L’entrepreneuriat numérique pour tous : le moment « YouTube » des logiciels
Faisons un retour rapide : il y a quinze ans, publier des vidéos sur YouTube était encore considéré comme marginal. L’idée même d’en vivre paraissait farfelue, tant l’offre audiovisuelle semblait saturée. Pourtant, la fameuse « longue traîne » du contenu – ces niches ignorées par les grands acteurs – s’est révélée bien plus vaste qu’attendu. Aujourd’hui, c’est le même souffle qui anime l’univers du logiciel. Les LLM transforment la conception d’applications web en une suite d’étapes abordable et accessible. On voit émerger un nouveau type de « professionnel » : à la croisée de l’ingéniosité individuelle et de l’esprit d’entreprise numérique.
En témoigne cette multiplication d’outils – citons, par exemple, Replit, v0 ou encore Figma Make – qui permettent de prototyper et déployer en quelques jours ce qui exigeait jadis des mois de travail. Désormais, développer une application à destination d’une micro-communauté n’est plus une hérésie financière. Même les sujets les plus pointus – musculation, méditation ou suivi du jeûne – trouvent leur public via des applications sur-mesure.
Le contenu devient application, l’application devient contenu
Cette frontière qui séparait autrefois contenus, commerce et logiciels s’estompe progressivement. Selon l’analyse de Paul Bakaus, Internet s’articule autour de trois couches majeures : le contenu (blogs, plateformes vidéo), le commerce (Amazon, Shopify) et les applications « sérieuses » (réseaux sociaux, solutions cloud). Les LLM, eux, irriguent ces strates de manière inédite, transformant la manière dont nous découvrons, consommons… et monétisons.
Mais attention, cette révolution ne se fait pas sans remous. À mesure que les applications générées par IA se multiplient, certains s’inquiètent pour la rémunération des créateurs originaux, évoquant le spectre du « Google Zero ». Pourtant, ces outils ouvrent aussi la voie à une créativité participative jusque-là insoupçonnée.
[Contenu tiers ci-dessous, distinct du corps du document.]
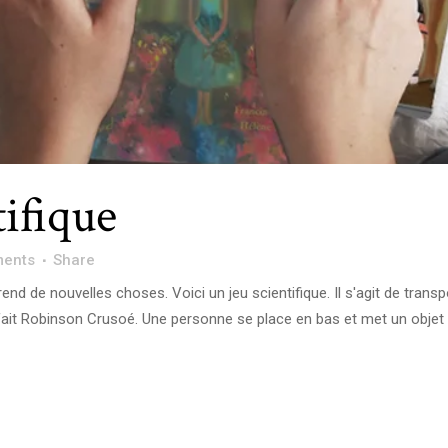
tifique
ents
Share
d de nouvelles choses. Voici un jeu scientifique. Il s'agit de transp
fait Robinson Crusoé. Une personne se place en bas et met un objet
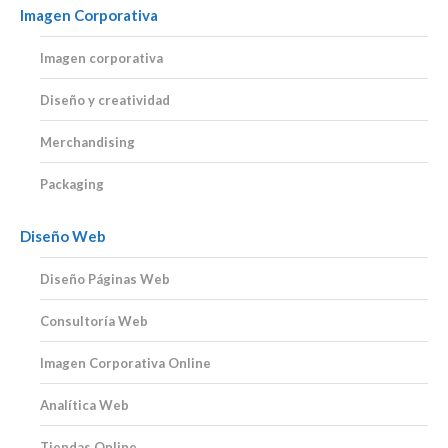
Imagen Corporativa
Imagen corporativa
Diseño y creatividad
Merchandising
Packaging
Diseño Web
Diseño Páginas Web
Consultoría Web
Imagen Corporativa Online
Analítica Web
Tiendas Online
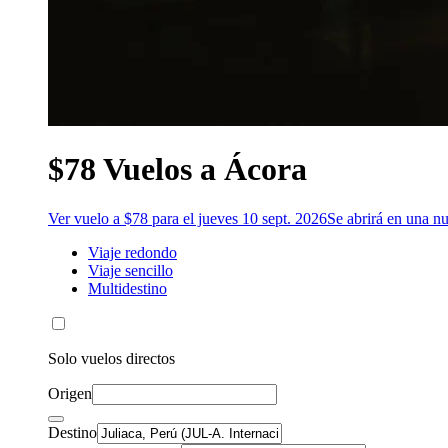
$78 Vuelos a Ácora
Ver vuelo a $78 para el jueves 10 sept. 2026
Se abrirá en una n
Viaje redondo
Viaje sencillo
Multidestino
Solo vuelos directos
Origen
Destino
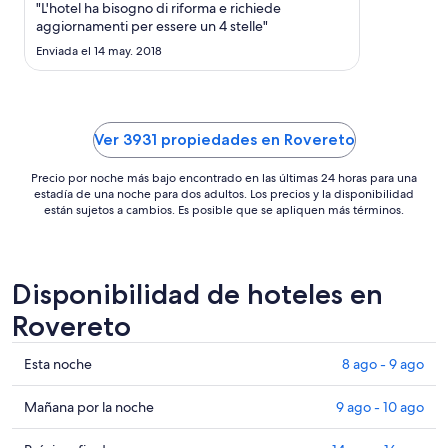
"L'hotel ha bisogno di riforma e richiede
es
aggiornamenti per essere un 4 stelle"
de
Enviada el 14 may. 2018
US$ 276
Ver 3931 propiedades en Rovereto
Precio por noche más bajo encontrado en las últimas 24 horas para una
estadía de una noche para dos adultos. Los precios y la disponibilidad
están sujetos a cambios. Es posible que se apliquen más términos.
Disponibilidad de hoteles en
Rovereto
Ver
Esta noche
8 ago - 9 ago
precios
de
Ver
Mañana por la noche
9 ago - 10 ago
propiedades
precios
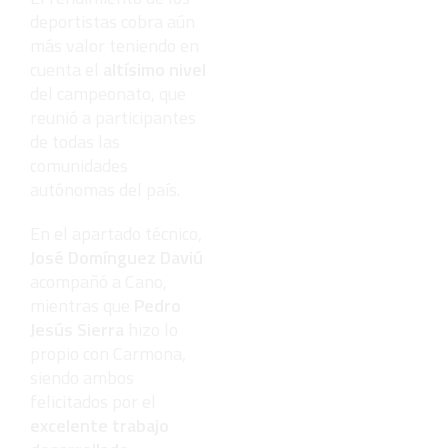
deportistas cobra aún
más valor teniendo en
cuenta el
altísimo nivel
del campeonato, que
reunió a participantes
de todas las
comunidades
autónomas del país.
En el apartado técnico,
José Domínguez Daviú
acompañó a Cano,
mientras que
Pedro
Jesús Sierra
hizo lo
propio con Carmona,
siendo ambos
felicitados por el
excelente trabajo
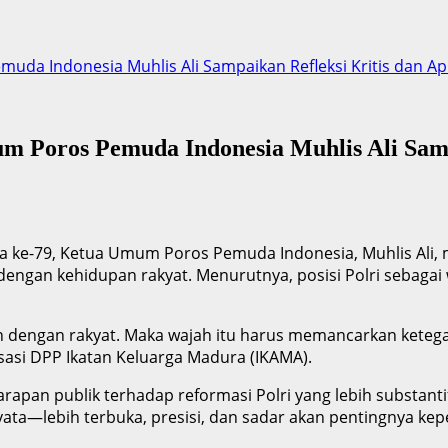
da Indonesia Muhlis Ali Sampaikan Refleksi Kritis dan Ap
 Poros Pemuda Indonesia Muhlis Ali Sampa
e-79, Ketua Umum Poros Pemuda Indonesia, Muhlis Ali, men
at dengan kehidupan rakyat. Menurutnya, posisi Polri sebag
an dengan rakyat. Maka wajah itu harus memancarkan keteg
sasi DPP Ikatan Keluarga Madura (IKAMA).
rapan publik terhadap reformasi Polri yang lebih substanti
ata—lebih terbuka, presisi, dan sadar akan pentingnya ke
Nouveaux visages du show-business numérique
Cette dynamique rappelle un autre phénomène : rares furent les stars du petit écran à s’imposer sur YouTube. De même, il n’est pas certain que les développeurs « traditionnels » domineront ce nouveau monde. Les prochaines figures de proue seront peut-être issues du web social, sachant fédérer des communautés autour d’idées singulières. Les applications hyper-personnalisées et communautaires pourraient devenir la norme – libérées du carcan du volume ou du retour sur investissement traditionnel. Bref, créer sur Internet n’a jamais été aussi simple… ni aussi ouvert à l’inattendu.